Evaluating Prompt Flow Performance
Katerina covers the built-in evaluation capability. To run an evaluation, you prepare a .jsonl file containing sample inputs and expected answers. Azure AI Foundry runs the flow against these inputs, compares generated answers to ground-truth answers using an LLM-as-judge approach, and scores each interaction on metrics including groundedness, coherence, fluency, and GPT similarity. Scores of 4–5 indicate high alignment; a score of 2 signals the response diverges significantly and warrants investigation of the prompt instructions or chunking strategy.

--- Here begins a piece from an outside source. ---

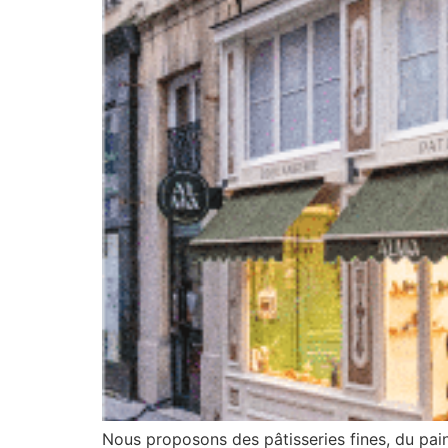
Nous proposons des pâtisseries fines, du pain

📖 Docs: Evaluation and monitoring metrics for generative AI in Azure AI Foundry — Describes built-in evaluators for quality (coherence, fluency), RAG-specific metrics (groundedness, relevance), and safety metrics (hate/unfairness, violence).
Real-World Use Case: AI Supervisor Portal in Power Apps
The final section presents a practical outcome from a real project: a customer contact center needed supervisors to evaluate AI agent responses without accessing the Azure AI Foundry portal. Artem and Katerina built a Power Apps Canvas app called the AI Supervisor Portal that lets supervisors select a predefined business case, send a question, and review the full context: the AI-generated answer, the search queries that were issued, the document chunks that were retrieved, and a human-readable version of the source material.
Supervisors can flag issues and submit feedback directly to the development team from within the app. Voice input and folder selection for scoping the RAG search are also supported.

The solution is being submitted to the Microsoft Adoption Sample Solution Gallery as a free, unmanaged template with documentation and prerequisites, so the community can use it as a starting point. Follow Katerina Chernevskaya and Artem Chernevskiy on LinkedIn to be notified when it is available.
Key Takeaways
- Built-in Business Central AI agents cover most scenarios, but custom logic, compliance rules, and external data sources require extending via Azure AI Foundry.
- The Azure AI Foundry Agent Framework is the recommended starting point for no-code and low-code agent development; it supports file search, Code Interpreter, connected agents, and Logic App triggers.
- Use the Code Interpreter action for tabular data (Excel, CSV)—not direct file upload—to get accurate, code-verified numerical analysis.
- Prompt Flow (hub-based project required) gives full pipeline control for RAG scenarios: chunking, indexing, conditional retrieval, and model selection per step.
- Built-in evaluation metrics (groundedness, coherence, fluency, relevance) make it possible to measure—not just assume—that your agent is producing quality responses.
- A custom Power Apps evaluation UI gives business users and supervisors the transparency they need to validate AI output without access to Azure tooling.
This post was drafted with AI assistance based on the webinar transcript and video content.